Segment Start: SOURCE MATERIAL

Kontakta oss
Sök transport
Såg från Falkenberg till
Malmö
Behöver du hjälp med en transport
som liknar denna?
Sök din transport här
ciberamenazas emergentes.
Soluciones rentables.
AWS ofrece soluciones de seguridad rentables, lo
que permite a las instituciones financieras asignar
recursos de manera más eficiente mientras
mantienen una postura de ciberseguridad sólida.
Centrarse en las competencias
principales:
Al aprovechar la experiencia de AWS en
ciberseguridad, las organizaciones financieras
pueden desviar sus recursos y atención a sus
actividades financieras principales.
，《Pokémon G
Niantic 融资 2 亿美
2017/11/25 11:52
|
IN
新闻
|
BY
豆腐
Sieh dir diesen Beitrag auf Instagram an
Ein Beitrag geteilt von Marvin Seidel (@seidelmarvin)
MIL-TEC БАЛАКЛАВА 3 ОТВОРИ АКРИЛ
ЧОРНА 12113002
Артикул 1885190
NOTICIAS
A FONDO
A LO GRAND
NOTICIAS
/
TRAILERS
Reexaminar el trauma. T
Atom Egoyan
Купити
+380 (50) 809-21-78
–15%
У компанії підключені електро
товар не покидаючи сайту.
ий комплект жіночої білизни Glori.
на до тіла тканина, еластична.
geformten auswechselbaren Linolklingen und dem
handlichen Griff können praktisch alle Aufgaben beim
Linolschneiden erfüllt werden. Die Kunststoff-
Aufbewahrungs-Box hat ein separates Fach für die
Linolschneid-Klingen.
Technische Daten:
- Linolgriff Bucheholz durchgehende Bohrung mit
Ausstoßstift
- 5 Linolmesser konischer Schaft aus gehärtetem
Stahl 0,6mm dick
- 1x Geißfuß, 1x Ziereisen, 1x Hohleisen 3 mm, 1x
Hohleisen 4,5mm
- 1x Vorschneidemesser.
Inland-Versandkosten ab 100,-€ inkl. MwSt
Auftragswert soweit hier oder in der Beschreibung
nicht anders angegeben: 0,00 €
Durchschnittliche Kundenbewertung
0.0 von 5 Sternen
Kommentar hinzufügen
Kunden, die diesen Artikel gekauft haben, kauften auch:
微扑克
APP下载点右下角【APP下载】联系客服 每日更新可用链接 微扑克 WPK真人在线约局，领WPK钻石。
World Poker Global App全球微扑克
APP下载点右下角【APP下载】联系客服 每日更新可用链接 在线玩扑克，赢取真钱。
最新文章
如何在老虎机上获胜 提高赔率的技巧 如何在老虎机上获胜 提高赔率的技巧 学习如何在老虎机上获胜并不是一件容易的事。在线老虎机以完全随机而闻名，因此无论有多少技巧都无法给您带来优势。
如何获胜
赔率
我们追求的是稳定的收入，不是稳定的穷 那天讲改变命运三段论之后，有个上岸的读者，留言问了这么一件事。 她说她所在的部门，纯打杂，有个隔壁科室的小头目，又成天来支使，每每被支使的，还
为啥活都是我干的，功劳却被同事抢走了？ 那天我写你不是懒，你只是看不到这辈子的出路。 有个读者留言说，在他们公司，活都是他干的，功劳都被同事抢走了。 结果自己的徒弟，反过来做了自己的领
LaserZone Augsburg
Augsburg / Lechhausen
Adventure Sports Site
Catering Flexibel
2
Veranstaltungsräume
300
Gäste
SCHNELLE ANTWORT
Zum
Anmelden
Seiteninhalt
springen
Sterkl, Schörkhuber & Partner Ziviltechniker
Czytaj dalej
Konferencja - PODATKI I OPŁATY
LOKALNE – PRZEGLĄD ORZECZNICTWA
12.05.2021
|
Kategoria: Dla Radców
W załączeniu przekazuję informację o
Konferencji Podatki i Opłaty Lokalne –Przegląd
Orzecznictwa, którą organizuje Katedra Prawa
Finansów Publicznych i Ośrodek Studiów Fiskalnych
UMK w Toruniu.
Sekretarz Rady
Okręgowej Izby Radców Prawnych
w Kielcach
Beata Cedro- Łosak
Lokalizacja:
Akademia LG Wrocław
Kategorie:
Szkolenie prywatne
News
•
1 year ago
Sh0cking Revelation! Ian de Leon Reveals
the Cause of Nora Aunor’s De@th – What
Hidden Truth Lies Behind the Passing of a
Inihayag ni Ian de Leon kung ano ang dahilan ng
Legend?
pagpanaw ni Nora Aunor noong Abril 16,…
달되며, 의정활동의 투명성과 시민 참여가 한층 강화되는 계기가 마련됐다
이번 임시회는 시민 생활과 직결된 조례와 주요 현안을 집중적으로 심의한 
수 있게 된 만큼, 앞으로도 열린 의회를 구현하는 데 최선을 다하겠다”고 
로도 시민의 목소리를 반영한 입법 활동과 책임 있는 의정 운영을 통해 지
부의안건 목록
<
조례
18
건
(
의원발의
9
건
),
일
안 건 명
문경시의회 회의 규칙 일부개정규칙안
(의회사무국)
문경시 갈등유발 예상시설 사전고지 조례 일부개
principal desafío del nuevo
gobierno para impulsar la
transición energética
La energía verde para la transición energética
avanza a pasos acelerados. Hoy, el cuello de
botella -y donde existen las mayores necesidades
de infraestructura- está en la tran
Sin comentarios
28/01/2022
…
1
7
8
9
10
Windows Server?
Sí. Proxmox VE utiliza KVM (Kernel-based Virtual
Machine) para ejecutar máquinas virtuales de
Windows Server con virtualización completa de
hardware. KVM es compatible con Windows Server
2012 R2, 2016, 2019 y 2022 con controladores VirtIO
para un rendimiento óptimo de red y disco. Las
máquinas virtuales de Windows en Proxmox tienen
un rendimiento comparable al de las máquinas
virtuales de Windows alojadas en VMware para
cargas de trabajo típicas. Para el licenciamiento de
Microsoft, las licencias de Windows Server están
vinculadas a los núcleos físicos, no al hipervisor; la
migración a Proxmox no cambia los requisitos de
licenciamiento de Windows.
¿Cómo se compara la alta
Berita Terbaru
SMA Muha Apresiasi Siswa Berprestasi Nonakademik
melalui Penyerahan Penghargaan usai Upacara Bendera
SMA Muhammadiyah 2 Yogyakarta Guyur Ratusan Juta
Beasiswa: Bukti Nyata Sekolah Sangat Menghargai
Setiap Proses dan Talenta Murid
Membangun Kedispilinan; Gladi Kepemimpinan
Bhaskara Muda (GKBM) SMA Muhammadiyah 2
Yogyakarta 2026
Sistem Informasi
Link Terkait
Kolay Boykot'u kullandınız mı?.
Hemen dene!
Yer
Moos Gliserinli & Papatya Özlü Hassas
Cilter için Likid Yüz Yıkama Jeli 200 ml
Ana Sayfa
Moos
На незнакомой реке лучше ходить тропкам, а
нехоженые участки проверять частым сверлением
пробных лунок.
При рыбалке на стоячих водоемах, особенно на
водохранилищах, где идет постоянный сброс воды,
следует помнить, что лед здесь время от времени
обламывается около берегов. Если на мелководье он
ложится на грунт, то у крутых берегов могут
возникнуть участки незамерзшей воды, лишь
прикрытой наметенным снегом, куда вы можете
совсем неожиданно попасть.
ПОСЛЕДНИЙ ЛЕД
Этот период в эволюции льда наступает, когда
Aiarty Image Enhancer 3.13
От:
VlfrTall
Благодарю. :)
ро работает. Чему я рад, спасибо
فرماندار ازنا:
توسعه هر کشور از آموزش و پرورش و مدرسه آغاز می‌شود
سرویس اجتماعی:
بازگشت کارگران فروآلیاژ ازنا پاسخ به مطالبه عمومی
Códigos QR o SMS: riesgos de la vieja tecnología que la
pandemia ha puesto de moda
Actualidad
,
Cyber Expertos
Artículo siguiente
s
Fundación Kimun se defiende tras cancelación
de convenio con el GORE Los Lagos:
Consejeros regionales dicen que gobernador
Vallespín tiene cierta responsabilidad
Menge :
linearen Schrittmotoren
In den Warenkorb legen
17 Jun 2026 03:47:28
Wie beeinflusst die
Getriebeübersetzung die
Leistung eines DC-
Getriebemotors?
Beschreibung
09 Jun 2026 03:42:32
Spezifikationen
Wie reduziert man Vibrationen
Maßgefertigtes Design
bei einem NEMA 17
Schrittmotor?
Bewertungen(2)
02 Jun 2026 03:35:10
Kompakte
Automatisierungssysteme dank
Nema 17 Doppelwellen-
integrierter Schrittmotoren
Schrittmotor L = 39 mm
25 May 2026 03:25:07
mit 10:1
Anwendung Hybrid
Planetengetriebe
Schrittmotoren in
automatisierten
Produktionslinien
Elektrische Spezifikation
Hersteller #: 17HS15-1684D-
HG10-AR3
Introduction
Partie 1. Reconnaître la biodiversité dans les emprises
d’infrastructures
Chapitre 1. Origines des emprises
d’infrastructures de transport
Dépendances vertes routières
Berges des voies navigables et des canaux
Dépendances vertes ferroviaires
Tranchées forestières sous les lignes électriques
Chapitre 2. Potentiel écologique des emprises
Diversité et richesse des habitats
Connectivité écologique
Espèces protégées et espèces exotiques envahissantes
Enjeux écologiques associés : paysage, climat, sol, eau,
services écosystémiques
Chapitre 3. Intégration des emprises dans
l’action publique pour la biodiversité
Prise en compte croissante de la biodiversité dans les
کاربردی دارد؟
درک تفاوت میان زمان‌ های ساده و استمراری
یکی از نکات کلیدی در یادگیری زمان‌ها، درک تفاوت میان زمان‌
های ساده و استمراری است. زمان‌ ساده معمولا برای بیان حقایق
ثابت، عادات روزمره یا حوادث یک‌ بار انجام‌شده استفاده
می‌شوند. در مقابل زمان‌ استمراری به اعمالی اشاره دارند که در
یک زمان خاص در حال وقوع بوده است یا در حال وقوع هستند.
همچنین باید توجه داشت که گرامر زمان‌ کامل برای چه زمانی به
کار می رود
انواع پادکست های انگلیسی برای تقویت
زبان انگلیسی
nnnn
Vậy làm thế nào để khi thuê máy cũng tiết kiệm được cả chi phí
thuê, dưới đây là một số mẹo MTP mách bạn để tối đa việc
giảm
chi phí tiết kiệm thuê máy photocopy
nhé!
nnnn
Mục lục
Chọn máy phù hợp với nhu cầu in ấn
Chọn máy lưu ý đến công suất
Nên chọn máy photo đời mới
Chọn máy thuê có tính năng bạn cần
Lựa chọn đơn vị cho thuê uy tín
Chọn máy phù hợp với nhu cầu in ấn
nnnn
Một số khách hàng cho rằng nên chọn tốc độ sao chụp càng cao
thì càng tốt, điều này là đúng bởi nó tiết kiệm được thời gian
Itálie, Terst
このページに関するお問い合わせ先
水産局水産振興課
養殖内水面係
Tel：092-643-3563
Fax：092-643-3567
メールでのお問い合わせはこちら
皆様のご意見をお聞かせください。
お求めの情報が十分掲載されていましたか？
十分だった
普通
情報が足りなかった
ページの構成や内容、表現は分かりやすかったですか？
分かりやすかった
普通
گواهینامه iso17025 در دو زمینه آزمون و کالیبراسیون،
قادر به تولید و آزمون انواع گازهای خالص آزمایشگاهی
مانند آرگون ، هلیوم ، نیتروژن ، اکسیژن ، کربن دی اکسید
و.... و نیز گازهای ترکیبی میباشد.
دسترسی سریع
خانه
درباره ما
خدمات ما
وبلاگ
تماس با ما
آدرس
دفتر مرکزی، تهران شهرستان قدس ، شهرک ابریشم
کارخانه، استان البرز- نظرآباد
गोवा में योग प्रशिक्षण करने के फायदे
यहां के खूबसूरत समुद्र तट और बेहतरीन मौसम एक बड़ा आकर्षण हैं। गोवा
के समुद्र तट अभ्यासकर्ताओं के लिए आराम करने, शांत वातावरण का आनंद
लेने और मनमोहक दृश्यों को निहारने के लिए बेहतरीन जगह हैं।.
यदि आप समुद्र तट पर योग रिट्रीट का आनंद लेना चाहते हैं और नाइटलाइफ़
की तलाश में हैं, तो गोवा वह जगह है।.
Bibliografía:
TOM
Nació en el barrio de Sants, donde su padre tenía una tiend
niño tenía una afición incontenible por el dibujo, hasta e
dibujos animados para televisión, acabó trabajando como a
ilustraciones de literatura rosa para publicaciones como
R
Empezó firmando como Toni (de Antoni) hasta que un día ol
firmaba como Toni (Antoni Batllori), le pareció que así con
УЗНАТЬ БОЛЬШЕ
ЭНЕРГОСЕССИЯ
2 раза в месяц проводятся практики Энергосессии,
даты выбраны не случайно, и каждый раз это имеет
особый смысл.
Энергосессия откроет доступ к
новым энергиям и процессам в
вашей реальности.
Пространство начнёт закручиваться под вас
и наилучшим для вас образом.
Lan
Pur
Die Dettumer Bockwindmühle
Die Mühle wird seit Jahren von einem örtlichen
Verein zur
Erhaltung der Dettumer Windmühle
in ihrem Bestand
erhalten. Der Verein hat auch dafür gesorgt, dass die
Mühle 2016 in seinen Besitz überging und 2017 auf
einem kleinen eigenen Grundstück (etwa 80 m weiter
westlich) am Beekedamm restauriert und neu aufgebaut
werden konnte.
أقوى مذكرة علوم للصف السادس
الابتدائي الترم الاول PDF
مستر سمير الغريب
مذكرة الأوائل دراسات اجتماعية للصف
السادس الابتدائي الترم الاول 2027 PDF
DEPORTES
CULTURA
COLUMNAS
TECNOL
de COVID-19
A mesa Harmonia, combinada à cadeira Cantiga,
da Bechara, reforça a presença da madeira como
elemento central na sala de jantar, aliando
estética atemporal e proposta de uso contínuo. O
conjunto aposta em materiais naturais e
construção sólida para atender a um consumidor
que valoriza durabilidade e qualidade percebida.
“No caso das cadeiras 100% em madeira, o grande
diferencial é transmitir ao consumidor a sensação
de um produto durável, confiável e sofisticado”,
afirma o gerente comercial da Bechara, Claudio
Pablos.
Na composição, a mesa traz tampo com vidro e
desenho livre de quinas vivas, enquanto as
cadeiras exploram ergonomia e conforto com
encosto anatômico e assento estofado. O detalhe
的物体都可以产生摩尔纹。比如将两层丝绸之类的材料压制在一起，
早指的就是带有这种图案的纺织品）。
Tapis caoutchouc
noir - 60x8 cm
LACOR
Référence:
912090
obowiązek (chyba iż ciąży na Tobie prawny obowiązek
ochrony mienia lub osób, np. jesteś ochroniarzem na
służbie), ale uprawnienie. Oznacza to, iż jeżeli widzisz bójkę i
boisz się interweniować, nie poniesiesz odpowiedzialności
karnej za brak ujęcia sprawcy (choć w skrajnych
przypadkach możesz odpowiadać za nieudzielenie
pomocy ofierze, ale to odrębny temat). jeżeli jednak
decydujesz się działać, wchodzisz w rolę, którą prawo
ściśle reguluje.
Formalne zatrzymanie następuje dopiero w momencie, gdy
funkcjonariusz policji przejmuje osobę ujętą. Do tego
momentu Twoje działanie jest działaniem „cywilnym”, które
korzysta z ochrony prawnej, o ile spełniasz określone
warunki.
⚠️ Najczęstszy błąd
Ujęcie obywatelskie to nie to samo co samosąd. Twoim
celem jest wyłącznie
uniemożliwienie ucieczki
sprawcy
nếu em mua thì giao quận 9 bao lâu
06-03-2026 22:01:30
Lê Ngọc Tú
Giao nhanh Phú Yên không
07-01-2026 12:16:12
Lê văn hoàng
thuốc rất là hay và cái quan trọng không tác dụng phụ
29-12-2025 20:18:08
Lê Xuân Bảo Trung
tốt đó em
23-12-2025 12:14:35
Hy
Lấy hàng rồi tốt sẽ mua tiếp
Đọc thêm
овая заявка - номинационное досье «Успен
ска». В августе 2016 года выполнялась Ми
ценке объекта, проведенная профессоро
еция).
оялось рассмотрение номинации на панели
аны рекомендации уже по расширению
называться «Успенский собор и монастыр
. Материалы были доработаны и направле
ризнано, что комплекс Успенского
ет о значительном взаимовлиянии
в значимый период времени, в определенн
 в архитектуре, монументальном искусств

Segment End: SOURCE MATERIAL

**WHAT THE TASK ASKS:** The records are given above. Copy each line in them that holds "ciberseguridad".

**SOLUTION TO THE EXERCISE:**
mantienen una postura de ciberseguridad sólida.
ciberseguridad, las organizaciones financieras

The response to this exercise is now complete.